- [Task description]
Search the records for lines that contain the word "Legjobb". Copy them all.

- [Dataset entries]
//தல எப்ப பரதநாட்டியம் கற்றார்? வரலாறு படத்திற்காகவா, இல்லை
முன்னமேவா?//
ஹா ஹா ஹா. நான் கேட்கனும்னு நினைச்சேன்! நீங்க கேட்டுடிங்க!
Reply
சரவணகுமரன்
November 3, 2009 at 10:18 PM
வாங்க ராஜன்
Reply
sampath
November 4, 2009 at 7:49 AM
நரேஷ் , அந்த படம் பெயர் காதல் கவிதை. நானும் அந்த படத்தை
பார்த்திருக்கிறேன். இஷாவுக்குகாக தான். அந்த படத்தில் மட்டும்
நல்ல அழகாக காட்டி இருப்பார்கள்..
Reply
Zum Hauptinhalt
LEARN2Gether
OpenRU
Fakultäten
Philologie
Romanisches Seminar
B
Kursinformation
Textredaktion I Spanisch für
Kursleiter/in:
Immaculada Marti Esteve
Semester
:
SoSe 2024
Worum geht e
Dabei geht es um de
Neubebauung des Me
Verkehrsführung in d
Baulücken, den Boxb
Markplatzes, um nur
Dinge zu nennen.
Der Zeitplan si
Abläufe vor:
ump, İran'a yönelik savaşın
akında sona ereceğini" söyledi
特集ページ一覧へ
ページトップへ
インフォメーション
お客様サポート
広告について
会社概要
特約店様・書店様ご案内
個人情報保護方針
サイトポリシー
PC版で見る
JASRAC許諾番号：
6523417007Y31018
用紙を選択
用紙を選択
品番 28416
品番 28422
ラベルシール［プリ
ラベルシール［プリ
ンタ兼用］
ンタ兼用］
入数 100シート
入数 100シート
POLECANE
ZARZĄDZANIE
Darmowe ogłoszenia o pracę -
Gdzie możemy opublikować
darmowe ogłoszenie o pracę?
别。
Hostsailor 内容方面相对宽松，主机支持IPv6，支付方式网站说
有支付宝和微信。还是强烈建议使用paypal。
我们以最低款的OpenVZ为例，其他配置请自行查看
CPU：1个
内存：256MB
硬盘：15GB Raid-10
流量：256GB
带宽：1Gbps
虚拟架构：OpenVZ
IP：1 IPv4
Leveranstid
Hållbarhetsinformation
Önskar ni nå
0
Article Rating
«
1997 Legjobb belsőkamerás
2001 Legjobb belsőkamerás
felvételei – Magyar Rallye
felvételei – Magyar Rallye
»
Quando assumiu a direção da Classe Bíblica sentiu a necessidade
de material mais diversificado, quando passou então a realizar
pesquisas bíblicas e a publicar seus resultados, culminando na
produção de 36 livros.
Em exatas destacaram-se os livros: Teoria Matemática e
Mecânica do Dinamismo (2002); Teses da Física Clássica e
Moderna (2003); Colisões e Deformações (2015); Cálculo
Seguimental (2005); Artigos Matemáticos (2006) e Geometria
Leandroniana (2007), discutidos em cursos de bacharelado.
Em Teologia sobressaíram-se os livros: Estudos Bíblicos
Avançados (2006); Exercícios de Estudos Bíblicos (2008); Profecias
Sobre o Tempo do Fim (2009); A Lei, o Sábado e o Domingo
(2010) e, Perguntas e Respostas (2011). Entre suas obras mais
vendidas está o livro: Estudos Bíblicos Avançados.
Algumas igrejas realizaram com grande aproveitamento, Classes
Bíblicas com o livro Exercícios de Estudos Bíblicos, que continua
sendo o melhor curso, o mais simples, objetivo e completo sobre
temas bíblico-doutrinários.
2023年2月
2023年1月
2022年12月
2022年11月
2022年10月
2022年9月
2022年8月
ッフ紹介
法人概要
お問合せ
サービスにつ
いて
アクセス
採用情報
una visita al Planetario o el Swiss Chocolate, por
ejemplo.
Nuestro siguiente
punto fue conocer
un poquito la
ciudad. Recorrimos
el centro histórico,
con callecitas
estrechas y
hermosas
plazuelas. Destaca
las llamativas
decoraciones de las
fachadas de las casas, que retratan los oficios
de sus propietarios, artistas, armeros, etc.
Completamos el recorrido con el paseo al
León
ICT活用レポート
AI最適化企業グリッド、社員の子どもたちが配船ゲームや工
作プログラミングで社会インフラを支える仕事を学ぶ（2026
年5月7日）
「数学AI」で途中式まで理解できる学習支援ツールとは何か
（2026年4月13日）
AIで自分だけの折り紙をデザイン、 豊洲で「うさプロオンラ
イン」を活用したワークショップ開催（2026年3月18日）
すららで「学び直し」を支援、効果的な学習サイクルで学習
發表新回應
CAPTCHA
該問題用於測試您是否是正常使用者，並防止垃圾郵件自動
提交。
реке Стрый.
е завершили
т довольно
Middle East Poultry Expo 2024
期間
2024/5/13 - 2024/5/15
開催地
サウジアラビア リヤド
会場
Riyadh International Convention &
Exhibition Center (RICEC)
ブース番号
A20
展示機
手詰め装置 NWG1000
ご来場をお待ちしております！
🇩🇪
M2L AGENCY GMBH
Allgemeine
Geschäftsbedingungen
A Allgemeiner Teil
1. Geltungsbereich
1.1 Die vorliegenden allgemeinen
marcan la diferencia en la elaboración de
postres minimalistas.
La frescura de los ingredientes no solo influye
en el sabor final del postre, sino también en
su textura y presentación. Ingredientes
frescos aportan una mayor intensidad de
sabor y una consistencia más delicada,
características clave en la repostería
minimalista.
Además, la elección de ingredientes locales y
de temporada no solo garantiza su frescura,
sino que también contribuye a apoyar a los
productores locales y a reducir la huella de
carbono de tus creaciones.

- [Output below]
1997 Legjobb belsőkamerás
2001 Legjobb belsőkamerás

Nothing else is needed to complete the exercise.